Compared to other historical sites of the Holocaust in Poland, Treblinka Memorial Park is frequented by a rather small number of visitors. An hour-and-a-half’s drive outside of Warsaw to the north-east, it is not really on the tourist map and hardly signposted. The site itself is less well known than others, not least because there is less to see there of the former work and extermination camps than in places such as Auschwitz and because there were so few survivors. This is nonetheless a powerful site of memory and commemoration.
The park is large because the site comprised two camps: a labour camp and a death camp. These are about two kilometres apart and in fact constitute two separate memorials. The main focus of our visit was the former death camp. The site was dismantled by the Germans in 1943, eliminating the traces of the mass murder that took place there from 1942 to 1943. In the 1960s, the area was turned into a memorial site by a Jewish artist and a Polish architect.
Situated in the midst of fields and woods, a path leads the visitor through a symbolic gate into what was once the camp. On the right hand side, symbolic rail tracks coming out of the forest lead to a ramp ahead, evoking images of the transports that brought the Jews from the Warsaw Ghetto and other parts of Poland to their deaths. On the ramp, the path bears left towards a wide clearing. A large 8 metre tall monument of high-piled stones stands there.

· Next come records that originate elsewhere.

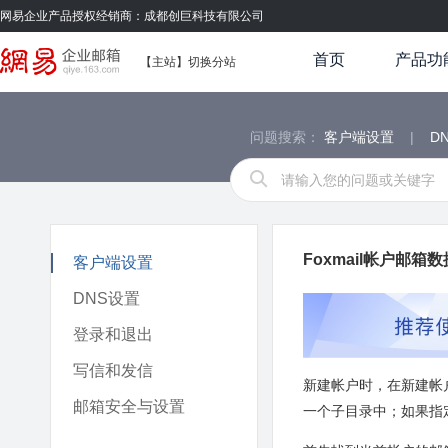
网易企业产品授权经销商：成都创巨科技有限公司
首页
产品功
【
主站
】
切换分站
问题搜索：
客户端设置
|
D
Foxmail帐户邮
客户端设置
DNS设置
登录和退出
写信和发信
新建帐户时，在新建帐户
邮箱安全与设置
一个子目录中；如果指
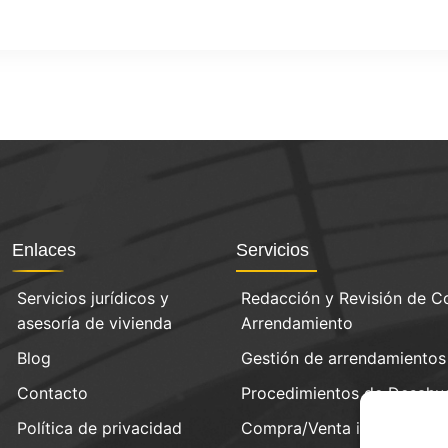
Enlaces
Servicios
Servicios jurídicos y
Redacción y Revisión de C
asesoría de vivienda
Arrendamiento
Blog
Gestión de arrendamientos
Contacto
Procedimientos de Desahu
Política de privacidad
Compra/Venta inmobiliaria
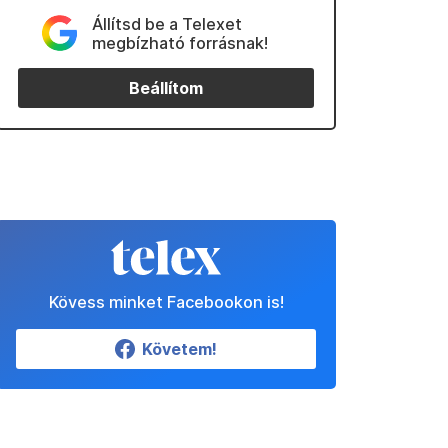
Állítsd be a Telexet
megbízható forrásnak!
Beállítom
Kövess minket Facebookon is!
Követem!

The main monument seems to be ancient, radiating some mystical atmosphere. Actually, you do not expect to find this in a forest. But you would not expect to find a death camp there either. Surrounding the monument, some 17, 000 smaller granite stones are grouped in three areas. They symbolize a cemetery where the gas chambers and crematoria once stood. Some of the stones carry the names of annihilated Jewish communities; only one features the name of a person. The rest of the unmarked stones stand for the thousands of unknown individuals who were murdered.
Treblinka is a place of both individual and collective commemoration. Votive objects placed on top of some of the stones – which is a Jewish tradition – show the significance of the site for those who have lost family members in the Holocaust. But the use of the landscape and art provide for an emotional engagement with the past for all visitors. In its fundamental message, the memorial does not differ from other historical sites of the Holocaust. Yet, through the absence of factual information, it appeals much more directly to the visitor’s knowledge and imagination. Walking around this quiet and peaceful natural location, with the birds around chirping and being confronted with death and disruption may even be a source of deeper historical meaning; at the same time, you can easily forget where you are.